Your goal — Begin at the line below that contains "Discover all the" and write out every line from there to the end of the entries, exactly.
====
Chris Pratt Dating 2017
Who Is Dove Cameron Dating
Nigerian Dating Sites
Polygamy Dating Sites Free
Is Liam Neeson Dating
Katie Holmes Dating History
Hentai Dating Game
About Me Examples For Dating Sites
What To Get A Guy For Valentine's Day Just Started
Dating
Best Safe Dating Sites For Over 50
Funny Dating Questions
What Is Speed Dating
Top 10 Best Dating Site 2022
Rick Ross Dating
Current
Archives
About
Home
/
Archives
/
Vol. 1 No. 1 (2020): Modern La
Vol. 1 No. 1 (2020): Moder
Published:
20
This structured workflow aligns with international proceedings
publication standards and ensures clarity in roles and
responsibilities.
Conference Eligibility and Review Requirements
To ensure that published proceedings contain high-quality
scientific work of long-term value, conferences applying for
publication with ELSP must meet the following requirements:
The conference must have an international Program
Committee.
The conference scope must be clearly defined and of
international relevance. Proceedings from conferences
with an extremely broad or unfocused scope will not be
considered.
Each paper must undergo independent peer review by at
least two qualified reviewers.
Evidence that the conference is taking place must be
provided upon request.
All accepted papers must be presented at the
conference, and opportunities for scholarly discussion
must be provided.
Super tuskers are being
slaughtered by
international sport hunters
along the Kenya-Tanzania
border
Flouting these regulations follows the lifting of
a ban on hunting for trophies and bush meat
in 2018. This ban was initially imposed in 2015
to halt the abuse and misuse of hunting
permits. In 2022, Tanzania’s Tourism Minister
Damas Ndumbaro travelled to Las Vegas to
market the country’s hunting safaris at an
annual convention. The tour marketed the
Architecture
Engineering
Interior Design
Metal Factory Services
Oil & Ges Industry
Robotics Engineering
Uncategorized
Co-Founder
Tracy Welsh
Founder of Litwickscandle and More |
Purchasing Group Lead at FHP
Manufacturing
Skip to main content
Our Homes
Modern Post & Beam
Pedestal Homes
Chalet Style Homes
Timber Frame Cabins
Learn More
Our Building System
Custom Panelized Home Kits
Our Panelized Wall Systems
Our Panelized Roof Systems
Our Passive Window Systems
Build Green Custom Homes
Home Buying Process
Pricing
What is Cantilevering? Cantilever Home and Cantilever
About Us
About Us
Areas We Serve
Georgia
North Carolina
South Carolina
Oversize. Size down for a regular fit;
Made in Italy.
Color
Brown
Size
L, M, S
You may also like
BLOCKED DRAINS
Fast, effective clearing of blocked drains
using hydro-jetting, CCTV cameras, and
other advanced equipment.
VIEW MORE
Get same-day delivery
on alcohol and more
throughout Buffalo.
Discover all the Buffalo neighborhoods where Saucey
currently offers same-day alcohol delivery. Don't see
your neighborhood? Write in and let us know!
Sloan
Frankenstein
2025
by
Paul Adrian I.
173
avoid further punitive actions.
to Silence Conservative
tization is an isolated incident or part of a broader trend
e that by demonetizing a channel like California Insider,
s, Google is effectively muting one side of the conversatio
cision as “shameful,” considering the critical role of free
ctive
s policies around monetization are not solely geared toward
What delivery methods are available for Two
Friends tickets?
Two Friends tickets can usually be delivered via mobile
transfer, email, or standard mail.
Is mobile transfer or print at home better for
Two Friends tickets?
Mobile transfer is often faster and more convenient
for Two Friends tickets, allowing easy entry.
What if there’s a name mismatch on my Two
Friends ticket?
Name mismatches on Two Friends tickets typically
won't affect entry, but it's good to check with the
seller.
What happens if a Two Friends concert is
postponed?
====
Solution for this problem —
Discover all the Buffalo neighborhoods where Saucey
currently offers same-day alcohol delivery. Don't see
your neighborhood? Write in and let us know!
Sloan
Frankenstein
2025
by
Paul Adrian I.
173
avoid further punitive actions.
to Silence Conservative
tization is an isolated incident or part of a broader trend
e that by demonetizing a channel like California Insider,
s, Google is effectively muting one side of the conversatio
cision as “shameful,” considering the critical role of free
ctive
s policies around monetization are not solely geared toward
What delivery methods are available for Two
Friends tickets?
Two Friends tickets can usually be delivered via mobile
transfer, email, or standard mail.
Is mobile transfer or print at home better for
Two Friends tickets?
Mobile transfer is often faster and more convenient
for Two Friends tickets, allowing easy entry.
What if there’s a name mismatch on my Two
Friends ticket?
Name mismatches on Two Friends tickets typically
won't affect entry, but it's good to check with the
seller.
What happens if a Two Friends concert is
postponed?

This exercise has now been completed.